ACTIVITY:
All records below must be reproduced exactly, although any pictures they contain are to be omitted.

THE DATA:
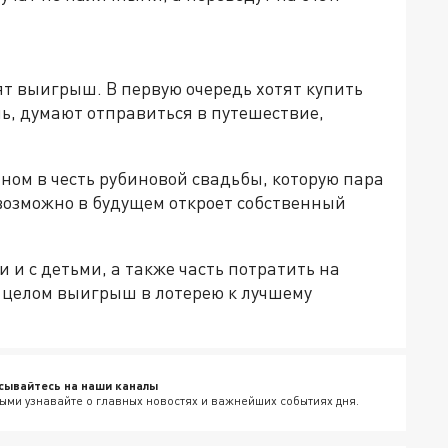
т выигрыш. В первую очередь хотят купить
ь, думают отправиться в путешествие,
ином в честь рубиновой свадьбы, которую пара
 возможно в будущем откроет собственный
 и с детьми, а также часть потратить на
в целом выигрыш в лотерею к лучшему
сывайтесь на наши каналы
ыми узнавайте о главных новостях и важнейших событиях дня.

EXERCISE ANSWER:
т выигрыш. В первую очередь хотят купить
ь, думают отправиться в путешествие,
ином в честь рубиновой свадьбы, которую пара
 возможно в будущем откроет собственный
 и с детьми, а также часть потратить на
в целом выигрыш в лотерею к лучшему
сывайтесь на наши каналы
ыми узнавайте о главных новостях и важнейших событиях дня.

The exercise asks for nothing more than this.